Rivian (RIVN) builds premium electric trucks and SUVs. The company is gearing up for its next big step with the R2 launch, a crossover SUV designed to reach a wider audience at a much more accessible price. Rivian is still early, but it’s no longer a concept story. It’s a real business working to scale, improve margins, and turn the corner, and it’s at a similar inflection point as Tesla before its huge run.
That’s why it earns the first spot in this Stock Picks for 2026 series.
The Chart

If you zoom out on Rivian, you see a massive spike after the IPO, a brutal collapse when the EV bubble popped, and almost two years of sideways movement at the bottom. It looks dead, which is usually where the real turn begins.
The long term trend is flattening
The 200 day moving average used to slope straight down, now it’s leveling out with the price putting in higher highs and higher lows. That’s usually the first sign that momentum is starting to shift.
The stock is acting better near the highs of its base
Trading near the upper end of a long bottoming range is a sign of strength. It doesn’t confirm a new trend, but it shows buyers are stepping in.
These are the kinds of base breakouts you look for in hyped post-IPO tech stocks. The pendulum swung so far to the negative side that people forgot this was once a company the market valued at 120 billion dollars at its 2021 peak.
The Numbers
Revenue is climbing
Rivian is doing about 1.5 to 1.6 billion dollars in quarterly revenue, up from roughly 1.0 billion a year earlier. Annual revenue should land in the 6 to 7 billion range if production stays on pace. It’s still small compared to Tesla, but the growth rate shows real demand.
Gross profit just turned positive
Rivian posted its first quarter of positive gross profit in 2024 after roughly 3 years of losses. Automotive gross margins are still negative, sitting around negative 20 to 25 percent, but that’s a large improvement from the negative 70 percent range right after the IPO. If R2 ramps smoothly, those margins should move toward break-even over the next product cycle.
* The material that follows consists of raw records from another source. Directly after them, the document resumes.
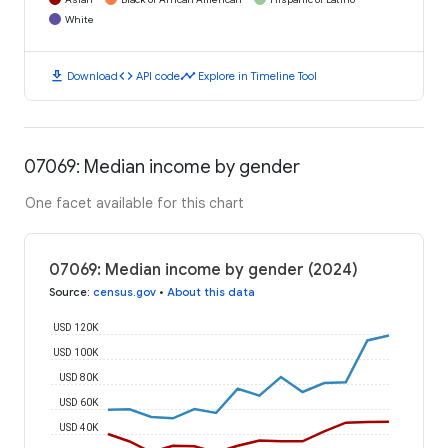
White
download
code
timeline
Download
API code
Explore in Timeline Tool
07069: Median income by gender
One facet available for this chart
07069: Median income by gender (2024)
Source
:
census.gov
•
About this data
USD 120K
USD 100K
USD 80K
USD 60K
USD 40K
The software side is promising
Software and services are growing quickly and already profitable on a gross basis. Their partnership with Volkswagen makes that side of the business way more credible and gives Rivian a real shot at building a meaningful high-margin revenue stream over time.
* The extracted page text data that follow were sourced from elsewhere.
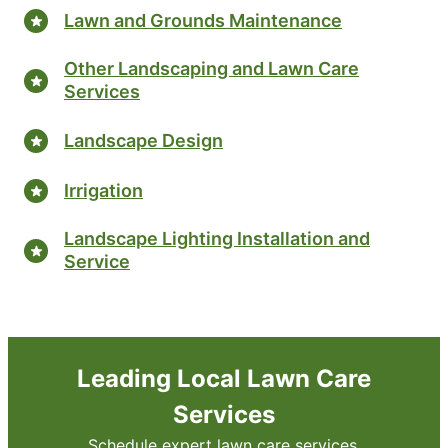
Lawn and Grounds Maintenance
Other Landscaping and Lawn Care
Services
Landscape Design
Irrigation
Landscape Lighting Installation and
Service
Leading Local Lawn Care
Services
Schedule expert lawn care services.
Why 2026 Could Be a Turning Point
R2 could be the unlock Rivian’s been waiting for. If you want a real-world comparison, look at what happened when Tesla launched the Model Y in 2020. It went from a steady EV story to a true breakout once production ramped.

After Model Y scaled, Tesla’s stock jumped ~10x in under two years. That run was powered by rising deliveries, clearer margins, and confidence that the company could execute at scale.
Rivian isn’t Tesla, but the setup has similarities. A major new product cycle, a bigger addressable market, and improving fundamentals all lining up at once. If R2 hits its marks, the market may need to rethink what Rivian is worth.
Why I Like It Here
Rivian is a high-risk, high-reward play, but the setup is cleaner now than it has been at any point since the IPO. The stock spent almost three years going nowhere while the business kept fixing the hard stuff. Now revenue is rising, gross profit is turning, and the next product cycle is close. The real risk is timing. The market might wait longer to reward the progress, but if you can hold through the noise, you’re getting a company with improving fundamentals before the story fully shifts.
This is the kind of position that can sit quietly for months and then rerate fast once sentiment turns. If R2 lands, Rivian has a real chance to become one of the best performers in a long-term portfolio over the next few years.